Jurisprudentie van de Hoge Raad
5.9
De Hoge Raad heeft enkele arresten gewezen waarin het verband tussen art. 9 Wet BPM en art. 6a Uitv.reg. BPM aan de orde komt. Ik wijs in de eerste plaats op het arrest van 3 april 2020, nr. 18/01389. [21] In de zaak die tot dit arrest heeft geleid was onder meer in geschil of de op een Duits kentekenbewijs vermelde CO2-uitstoot kon worden gebruikt voor de berekening van de verschuldigde bpm. Volgens de belanghebbende in die zaak blijkt uit dat kentekenbewijs niet op welke wijze de daarop vermelde CO2-uitstoot was gemeten, zodat bij betwisting niet kon worden aangenomen dat die meting heeft plaatsgevonden in overeenstemming met art. 9(13) Wet BPM in samenhang met art. 6a Uitv.reg.

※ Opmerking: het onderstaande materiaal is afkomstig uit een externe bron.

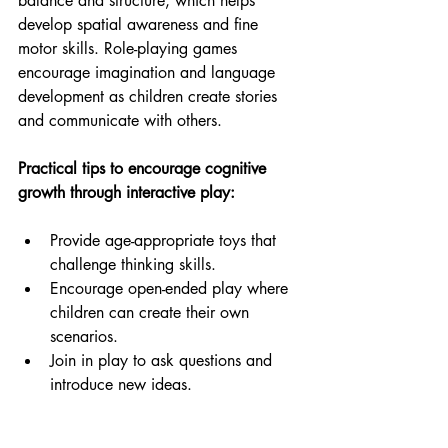
balance and structure, which helps 
develop spatial awareness and fine 
motor skills. Role-playing games 
encourage imagination and language 
development as children create stories 
and communicate with others.
Practical tips to encourage cognitive 
growth through interactive play:
Provide age-appropriate toys that 
challenge thinking skills.
Encourage open-ended play where 
children can create their own 
scenarios.
Join in play to ask questions and 
introduce new ideas.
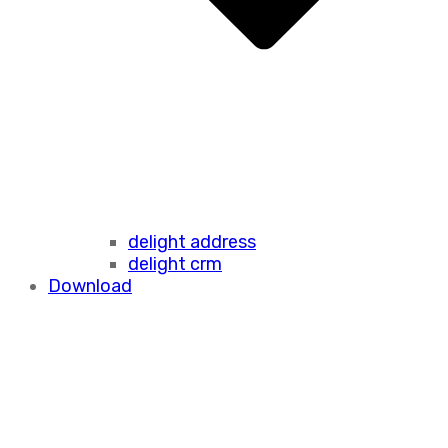
delight address
delight crm
Download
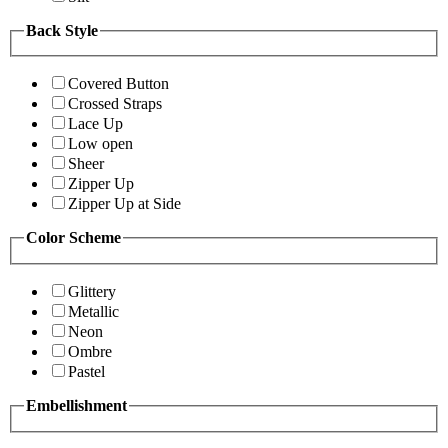
Back Style
Covered Button
Crossed Straps
Lace Up
Low open
Sheer
Zipper Up
Zipper Up at Side
Color Scheme
Glittery
Metallic
Neon
Ombre
Pastel
Embellishment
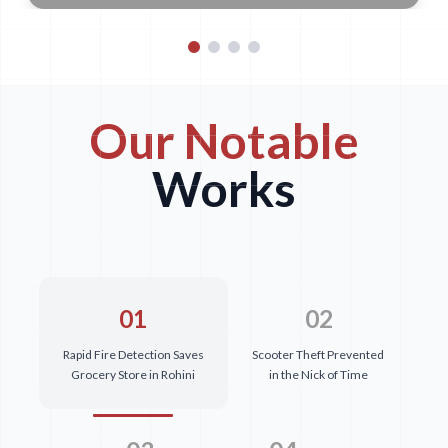
Our Notable
Works
01
02
Rapid Fire Detection Saves
Scooter Theft Prevented
Grocery Store in Rohini
in the Nick of Time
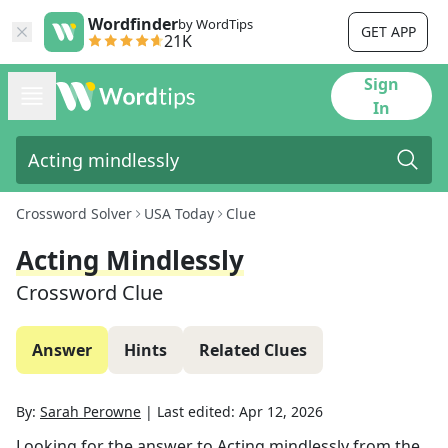
Wordfinder
by WordTips
GET APP
21K
Sign
In
Crossword Solver
USA Today
Clue
Acting Mindlessly
Crossword Clue
Answer
Hints
Related Clues
By:
Sarah Perowne
|
Last edited:
Apr 12, 2026
Looking for the answer to
Acting mindlessly
from the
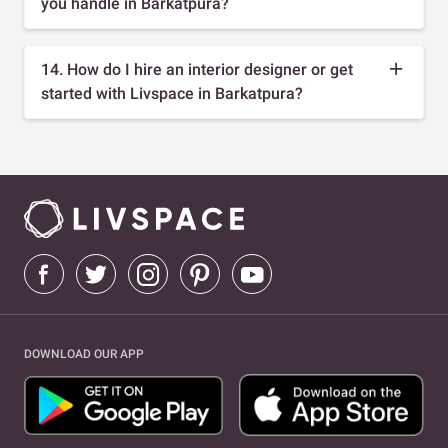
you handle in Barkatpura?
14. How do I hire an interior designer or get
started with Livspace in Barkatpura?
DOWNLOAD OUR APP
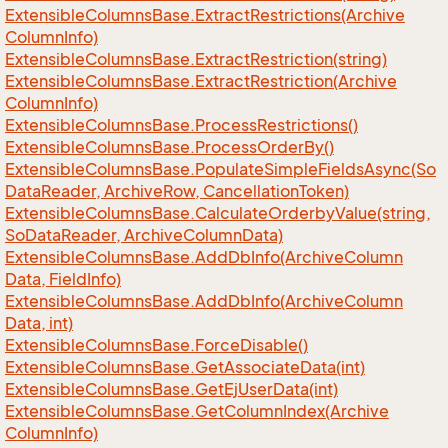
Extensible
Columns
Base.
Extract
Restrictions(Archive
Column
Info)
Extensible
Columns
Base.
Extract
Restriction(string)
Extensible
Columns
Base.
Extract
Restriction(Archive
Column
Info)
Extensible
Columns
Base.
Process
Restrictions()
Extensible
Columns
Base.
Process
Order
By()
Extensible
Columns
Base.
Populate
Simple
Fields
Async(So
Data
Reader, Archive
Row, Cancellation
Token)
Extensible
Columns
Base.
Calculate
Orderby
Value(string,
So
Data
Reader, Archive
Column
Data)
Extensible
Columns
Base.
Add
Db
Info(Archive
Column
Data, Field
Info)
Extensible
Columns
Base.
Add
Db
Info(Archive
Column
Data, int)
Extensible
Columns
Base.
Force
Disable()
Extensible
Columns
Base.
Get
Associate
Data(int)
Extensible
Columns
Base.
Get
Ej
User
Data(int)
Extensible
Columns
Base.
Get
Column
Index(Archive
Column
Info)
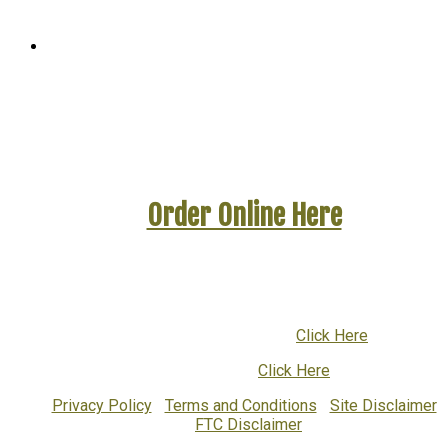
WinYourBattleAgainstCandida.com
A GetHealthyAgain Website
Order Online Here
To ask questions or to order by phone call:
1-800-832-9755
or
001-616-719-1376
(International)
Email Customer Support:
Click Here
Return Policy:
Click Here
Privacy Policy
|
Terms and Conditions
|
Site Disclaimer
|
FTC Disclaimer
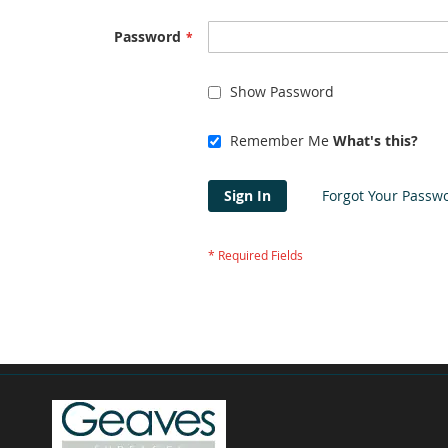
Password
Show Password
Remember Me
What's this?
Sign In
Forgot Your Passw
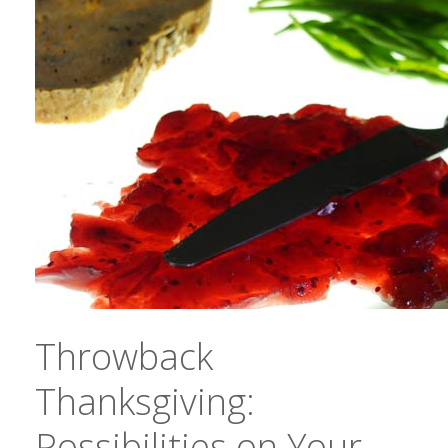
Throwback
Thanksgiving:
Possibilities on Your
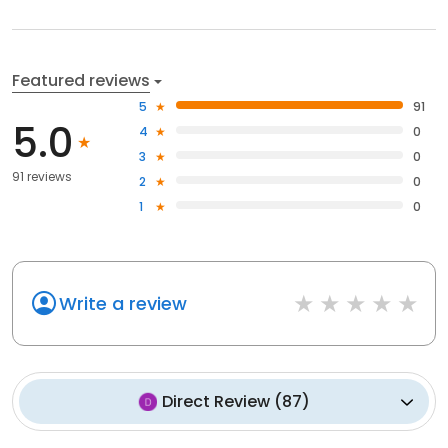
Featured reviews
5
91
5.0
4
0
3
0
91 reviews
2
0
1
0
Write a review
Direct Review
(
87
)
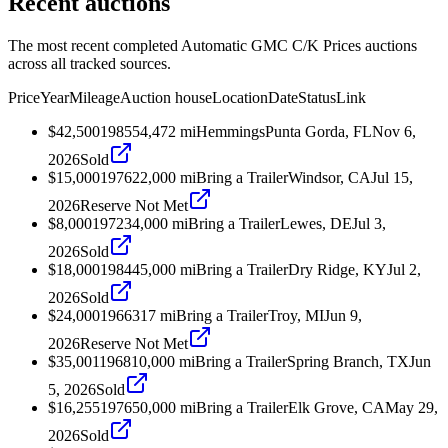
Recent auctions
The most recent completed Automatic GMC C/K Prices auctions
across all tracked sources.
Price
Year
Mileage
Auction house
Location
Date
Status
Link
$42,500
1985
54,472
mi
Hemmings
Punta Gorda, FL
Nov 6,
2026
Sold
$15,000
1976
22,000
mi
Bring a Trailer
Windsor, CA
Jul 15,
2026
Reserve Not Met
$8,000
1972
34,000
mi
Bring a Trailer
Lewes, DE
Jul 3,
2026
Sold
$18,000
1984
45,000
mi
Bring a Trailer
Dry Ridge, KY
Jul 2,
2026
Sold
$24,000
1966
317
mi
Bring a Trailer
Troy, MI
Jun 9,
2026
Reserve Not Met
$35,001
1968
10,000
mi
Bring a Trailer
Spring Branch, TX
Jun
5, 2026
Sold
$16,255
1976
50,000
mi
Bring a Trailer
Elk Grove, CA
May 29,
2026
Sold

BPM. [22] De Hoge Raad verwerpt dit betoog en oordeelt dat de vermelding van de CO2-uitstoot op het Duitse kentekenbewijs volstaat voor de aanname dat het gaat om een goedkeuring in de zin van art. 6a(d) Uitv.reg. BPM (vanaf 1 januari 2020: art. 6a(2)d):
“3.6.1 De vaststelling van de CO2-uitstoot van een personenauto moet volgens artikel 9, leden 10 en 11 [CE: thans leden 11 en 13], van de Wet op een bij ministeriële regeling voorgeschreven wijze worden aangetoond. In cassatie staat vast dat voor de bepaling van de omvang van de CO2-uitstoot van de auto artikel 6a, letter d, van de Uitvoeringsregeling bpm van toepassing is. Volgens die bepaling is een goedkeuring vereist waaruit de emissie van CO2 blijkt, gemeten overeenkomstig de voorschriften van de Economische Commissie voor Europa van de Verenigde Naties, dan wel een gelijkwaardig internationaal reglement.
3.6.2
Het Hof heeft, in cassatie onbestreden, vastgesteld dat de daartoe in Duitsland bevoegde instantie (de TÜV) de auto heeft gekeurd en op basis daarvan de CO2-uitstoot van de auto heeft bepaald. Daarmee volstaat de vermelding van de CO2-uitstoot op het Duitse kentekenbewijs voor de aanname dat het gaat om een goedkeuring als bedoeld in artikel 6a, letter d, van de Uitvoeringsregeling bpm. Anders dan de eerste klacht betoogt, vereist noch artikel 9, [lid 11], noch artikel 9, [lid 13], van de Wet in samenhang gelezen met artikel 6a van de Uitvoeringsregeling bpm dat de inspecteur de bepaalde CO2-uitstoot nader onderbouwt. De eerste klacht faalt daarom ook.”
5.1
Aan het begin van rechtsoverweging 3.6.1 betrekt de Hoge Raad (thans) art. 9(11) en (13) Wet BPM tezamen. Dit impliceert een nauw verband tussen beide bepalingen, in die zin dat art. 6a Uitv.reg. BPM voor beide van belang is. Daarbij lijkt veel gewicht toe te komen aan art. 6a Uitv.reg. BPM: indien vaststaat dat sprake is van één van de bewijsmiddelen als bedoeld in deze bepaling, kan de op dat bewijsmiddel vermelde CO2-uitstoot niet inhoudelijk ter discussie worden gesteld voor de belastingrechter. De redactie van Vakstudie Nieuws vermoedt dat de Hoge Raad met dit oordeel heeft willen vooruitlopen op de wijziging van art. 6a Uitv.reg. BPM per 1 januari 2020: [23]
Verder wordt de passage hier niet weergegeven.